If you’re harvesting carefully above the seed remnants, it should be gluten-free. However, if you’re growing on a soilless medium and plan to consume the whole plant, there may be seed remnants that contain wheat gluten.
Commercially-produced wheatgrass juices and powders are also tricky. While we can be sure not to allow seed bits into our foodstuff at home, commercial producers are working on a very large scale. Small quantities of seeds can accidentally make their way into commercial products. Because of this, it’s important to be sure that the product you’re purchasing is labeled as gluten-free and that you trust the quality and safety of that company’s products.
As with any other natural product, if you’re at all uncertain about using wheatgrass, consult your doctor or nutritionist prior to use. It’s always best to be safe rather than sorry.
Q: Is wheatgrass actually good for you?
A: It may not be the miracle cure you’re looking for, but yes, wheatgrass can be good for you. Like any green, leafy plant, it contains vitamins and minerals that are essential to keeping healthy.

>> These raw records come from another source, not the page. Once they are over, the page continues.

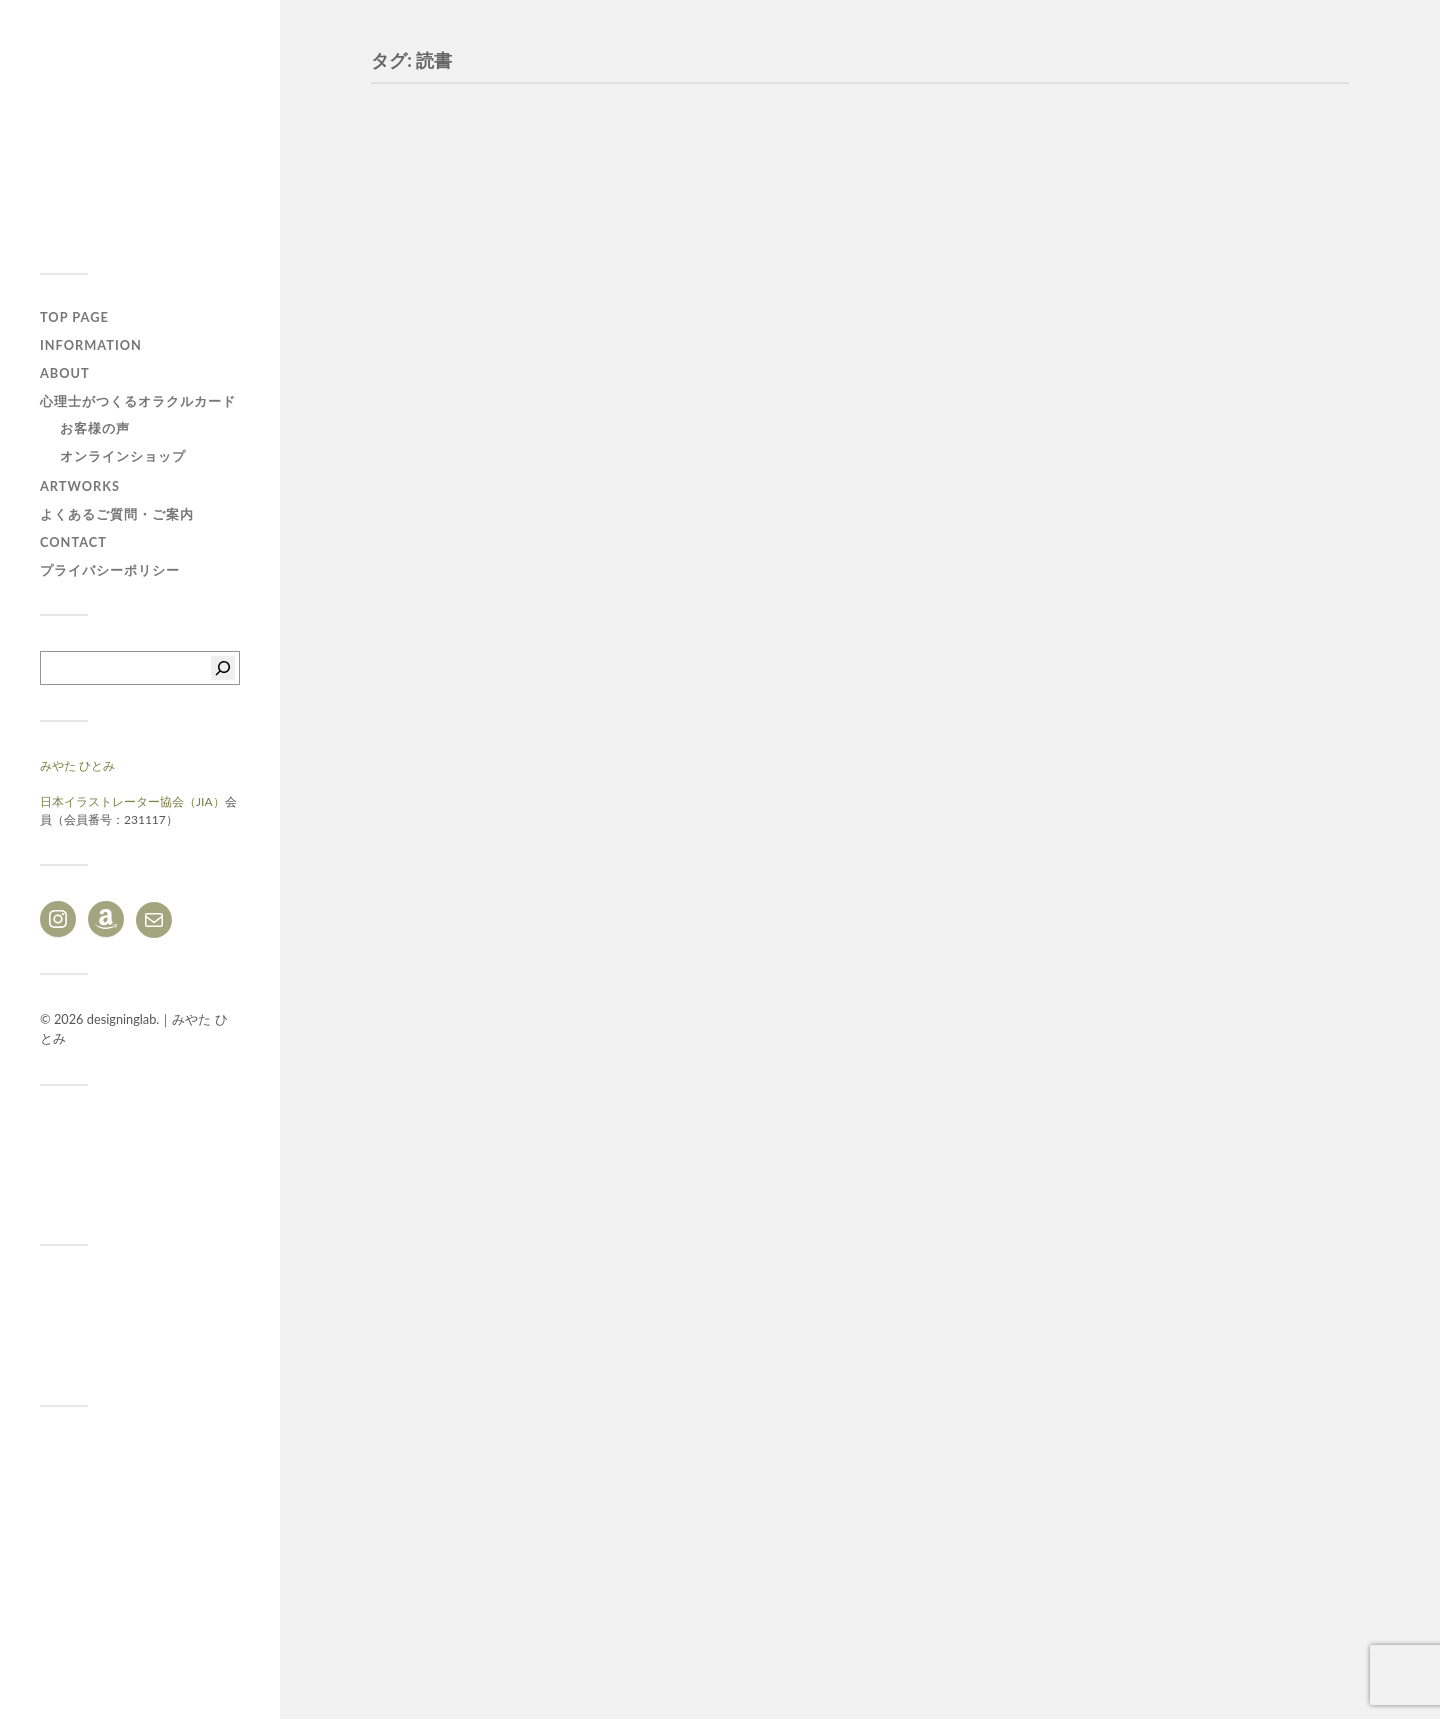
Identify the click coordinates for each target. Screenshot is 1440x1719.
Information (91, 345)
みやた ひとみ (77, 765)
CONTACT (73, 542)
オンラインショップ (123, 456)
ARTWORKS (80, 486)
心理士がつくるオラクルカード (138, 401)
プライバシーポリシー (110, 570)
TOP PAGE (74, 317)
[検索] (223, 668)
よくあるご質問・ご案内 (117, 514)
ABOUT (65, 373)
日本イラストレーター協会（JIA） (132, 801)
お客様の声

Wheatgrass juice contains high quantities of vitamin E. That particular vitamin is used by our bodies as an antioxidant and boosts the immune system, helping us to fight off the common cold or flu. Otherwise, it’s comparable or lower in nutrient content than most other leafy greens. You’ll find more iron, potassium, magnesium, calcium, and vitamins B and C in green leafy spinach than you will in wheatgrass, although it does contain those in lesser amounts.
Generally speaking, it’s no worse for you than other leafy greens are, and in terms of vitamin E content it’s definitely better than most. But it’s not likely to cure cancer or be the panacea that some sources suggest it is.